# Problem requirements
Look for the string "xyxy" in the listing below and copy every line in which it appears.

# Records supplied
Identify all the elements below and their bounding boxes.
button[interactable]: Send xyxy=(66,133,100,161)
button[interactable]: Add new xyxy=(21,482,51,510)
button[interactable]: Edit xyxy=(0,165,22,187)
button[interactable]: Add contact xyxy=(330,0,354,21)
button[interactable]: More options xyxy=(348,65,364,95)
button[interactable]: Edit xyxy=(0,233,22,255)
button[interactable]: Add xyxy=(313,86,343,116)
==
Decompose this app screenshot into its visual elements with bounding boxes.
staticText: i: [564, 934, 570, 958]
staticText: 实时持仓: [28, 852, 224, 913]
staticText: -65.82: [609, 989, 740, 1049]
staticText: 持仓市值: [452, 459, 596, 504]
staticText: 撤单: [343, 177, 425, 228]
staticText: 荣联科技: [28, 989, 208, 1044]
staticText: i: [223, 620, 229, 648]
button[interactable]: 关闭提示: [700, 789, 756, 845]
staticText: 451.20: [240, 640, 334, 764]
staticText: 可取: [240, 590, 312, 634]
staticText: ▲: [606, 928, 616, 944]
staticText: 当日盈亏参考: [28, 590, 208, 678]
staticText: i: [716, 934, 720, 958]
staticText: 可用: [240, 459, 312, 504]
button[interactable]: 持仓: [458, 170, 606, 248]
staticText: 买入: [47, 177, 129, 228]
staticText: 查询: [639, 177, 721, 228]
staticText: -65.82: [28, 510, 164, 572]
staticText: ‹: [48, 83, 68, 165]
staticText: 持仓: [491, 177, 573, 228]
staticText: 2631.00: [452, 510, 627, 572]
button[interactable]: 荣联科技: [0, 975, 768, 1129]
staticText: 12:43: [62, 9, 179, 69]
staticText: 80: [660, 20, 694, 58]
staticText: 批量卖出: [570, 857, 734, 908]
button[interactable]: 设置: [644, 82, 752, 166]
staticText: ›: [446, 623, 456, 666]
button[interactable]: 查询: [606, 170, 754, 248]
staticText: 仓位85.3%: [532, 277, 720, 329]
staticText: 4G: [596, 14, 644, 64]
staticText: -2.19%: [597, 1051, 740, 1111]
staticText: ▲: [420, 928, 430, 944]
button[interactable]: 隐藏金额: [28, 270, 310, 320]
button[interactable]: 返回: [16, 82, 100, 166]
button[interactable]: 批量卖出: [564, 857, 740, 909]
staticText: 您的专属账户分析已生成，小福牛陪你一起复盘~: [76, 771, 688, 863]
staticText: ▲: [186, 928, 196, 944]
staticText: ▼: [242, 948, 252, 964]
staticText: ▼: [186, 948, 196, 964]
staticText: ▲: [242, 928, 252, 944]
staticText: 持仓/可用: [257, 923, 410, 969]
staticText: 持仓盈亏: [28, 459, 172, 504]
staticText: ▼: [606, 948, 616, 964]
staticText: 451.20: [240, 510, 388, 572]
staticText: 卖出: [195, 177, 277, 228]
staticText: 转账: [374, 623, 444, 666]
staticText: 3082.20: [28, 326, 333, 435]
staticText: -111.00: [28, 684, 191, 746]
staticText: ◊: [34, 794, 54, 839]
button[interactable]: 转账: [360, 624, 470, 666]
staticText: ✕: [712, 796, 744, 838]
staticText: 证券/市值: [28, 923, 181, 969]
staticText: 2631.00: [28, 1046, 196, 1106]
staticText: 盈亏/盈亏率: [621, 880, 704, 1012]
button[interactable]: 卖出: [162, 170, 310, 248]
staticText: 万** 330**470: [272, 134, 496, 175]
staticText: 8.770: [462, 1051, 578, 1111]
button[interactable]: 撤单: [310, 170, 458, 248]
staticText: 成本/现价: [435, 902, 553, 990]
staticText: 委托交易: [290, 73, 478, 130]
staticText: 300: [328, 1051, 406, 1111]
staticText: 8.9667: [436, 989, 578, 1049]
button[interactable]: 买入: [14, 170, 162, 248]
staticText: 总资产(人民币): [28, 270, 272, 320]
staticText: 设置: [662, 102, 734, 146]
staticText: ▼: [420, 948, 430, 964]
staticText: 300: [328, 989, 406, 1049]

# Answer space
button[interactable]: Send xyxy=(66,133,100,161)
button[interactable]: Add new xyxy=(21,482,51,510)
button[interactable]: Edit xyxy=(0,165,22,187)
button[interactable]: Add contact xyxy=(330,0,354,21)
button[interactable]: More options xyxy=(348,65,364,95)
button[interactable]: Edit xyxy=(0,233,22,255)
button[interactable]: Add xyxy=(313,86,343,116)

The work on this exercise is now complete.